Hospitals can take some lessons from Verizon, the once "stodgy" utility company that is now seizing new business opportunities and reacting to meet new consumer demands.
The way the telecommunications and media industry is rapidly changing and the moves Verizon is making to position itself for the future has lessons for healthcare providers, according to an article by Kenneth Kaufman, chair of Kaufman Hall & Associates LLC, in Skokie, Illinois.

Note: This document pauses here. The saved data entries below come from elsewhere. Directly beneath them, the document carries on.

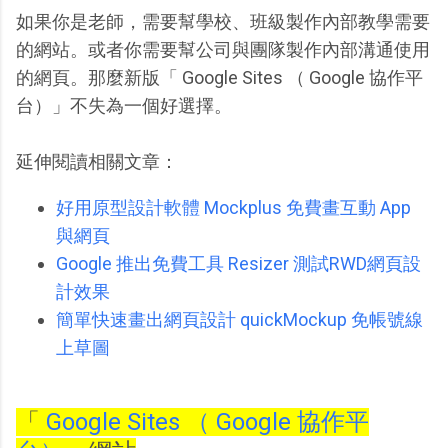
如果你是老師，需要幫學校、班級製作內部教學需要
的網站。或者你需要幫公司與團隊製作內部溝通使用
的網頁。那麼新版「 Google Sites （ Google 協作平
台）」不失為一個好選擇。
延伸閱讀相關文章：
好用原型設計軟體 Mockplus 免費畫互動 App
與網頁
Google 推出免費工具 Resizer 測試RWD網頁設
計效果
簡單快速畫出網頁設計 quickMockup 免帳號線
上草圖
「
Google Sites （ Google 協作平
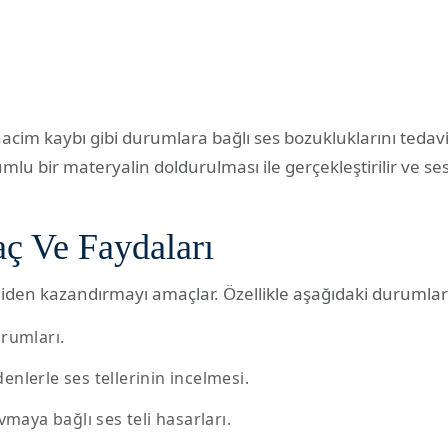
a hacim kaybı gibi durumlara bağlı ses bozukluklarını tedav
mlu bir materyalin doldurulması ile gerçekleştirilir ve s
ç Ve Faydaları
niden kazandırmayı amaçlar. Özellikle aşağıdaki durumlard
urumları.
nlerle ses tellerinin incelmesi.
vmaya bağlı ses teli hasarları.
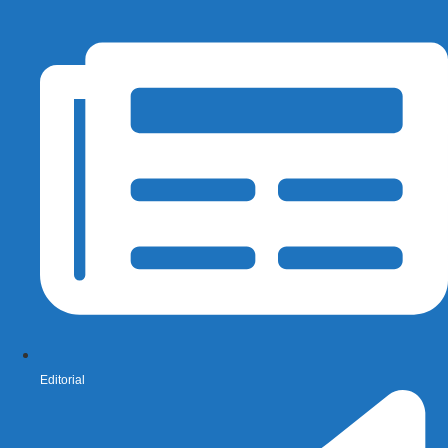
Editorial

In telecommunications, the saturation of providers and lack of new markets have resulted in price-based competition and consolidation, says Kaufman in the Hospitals & Health Networks Daily piece. The same can be said for hospital markets in many regions.
Here are two examples:
1. Move aggressively into nontraditional areas. "Verizon is aggressively expanding its expertise into new services that, while complementing its core business, show a significant departure from tradition," says Kaufman. For example, Verizon has taken steps to form its own mobile video service and is offering "skinny bundles" with fewer channels at $55 per month. Similarly, healthcare organizations must think beyond their traditional roles and activities.
That will likely require them to expand into retail and virtual care, he says, to compete with alternative retail pharmacy clinics and telehealth companies.
2. Make major changes to meet consumer expectations. Verizon has committed to meeting new consumer expectations and healthcare organizations must do the same, he says. "In healthcare, although patient satisfaction has long been a measure of success, most organizations are unprepared to meet the kind of radical changes in consumer expectations arising from the Internet," he writes. For many, future patient satisfaction will require new information about consumers' health, attitudes and behaviors. Hospitals need to prepare with new capabilities in service planning, patient engagement and virtual care, he says, and reshape services to provide more convenience, choice and flexibility.
It's not just the telecommunications industry that has lessons for healthcare. Take the home improvement store Lowe's, which offers incentives to employees who use generic prescriptions and Starbucks' commitment to catering to individual customer preferences.
Other companies have lessons for patient engagement, such as Zappos, with its transparent business practices and attention to individual consumers or Disney's increased personalization and transition to digital identification.